Some days ago the world press was abuzz with the study on the Facebook friend graph, that found the average distance between active Facebook users to be 4.74, i.e., almost 5, meaning that there are on average 4 Facebook linked friends separating one Facebook user from another. See also brief summary on the Brede Wiki.There are standard algorithms on the shelve to compute the distance for small graphs, but because the Facebook graph is so huge you/they need special algorithms. First author Lars Backstrom employed at Facebook (that gave a keynote at 8th Extended Semantic Web Conference about the Facebook friend suggester) had the Facebook data and got hold on an algorithm from Milano researchers that could handle the 871 million active Facebook users and their 69 milliards friendship links. In a previous study the Milano researchers examined the “spid”, i.e., the variance-to-mean ratio of the distances. They claim that “spid larger than one are to be considered ‘web-like’, whereas networks with a spid smaller than one are to be considered ‘properly social’ and demonstrated that on a number of social and web networks.
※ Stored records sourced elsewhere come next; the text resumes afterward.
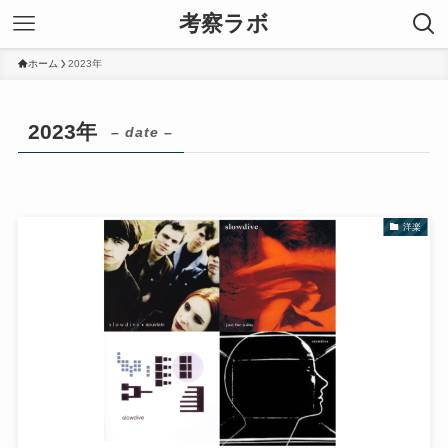
考察ラボ
ホーム
2023年
2023年
– date –
洋楽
The Facebook study found a spid on 0.08.
I am confused somewhat by the notion of six degrees of separation. Firstly, does “degrees of separation” mean the number of persons (nodes) or the number of friendships (edge) between a source person and a target persen? Backstrom a Co. “will assume that ‘degree of separation’ is the same as ‘distance minus one’.”, that is, we are counting the persons (nodes) between source person and target person. Another problem is whether the “six” refers to
- the average distance between all pairs,
- the maximum of the average distance for each person,
- the maximum distance between all pairs (the diameter), or
- the average eccentricity; the eccentricity being the maximum distance for each person to any other person.
If you look on the first sentence on the present version of the Wikipedia article I think it alludes to the first interpretation. Playwright John Guare’s six degrees seem rather to be the third interpretation.With the co-authorship graph from the Brede Wiki I can computate these different distances. The co-authors are not fully connected but the largest connected components has 665 names, which resolve to somewhat below 665 people (I got uncorrected problems with, e.g., “Saffron A. Willis-Owen”/”Saffron A. G. Willis-Owen”). On this graph I find the mean distance to be 5.65, the mean eccentricity to be 9.37 and the diameter 12. Computing the spid I get 0.73, i.e., a “social network” according to the Milano criterion. I wonder why the average Facebook distance is so low. Jon Kleinberg mentions “weak ties”. Some of my Facebook friends are linked to public figures in Denmark. Could it be that Facebook users tend to connect with famous persons and that these famous people tend to act as hubs? Another phenomenon that I think I noticed on Facebook is that when people travel abroad and have a cursory acquaintanceship they tend to friendship on Facebook, perhaps as a kind of token and reminder. Are such brief encounters actually there and important for the low average distance?
(2012-01-16: Language correction)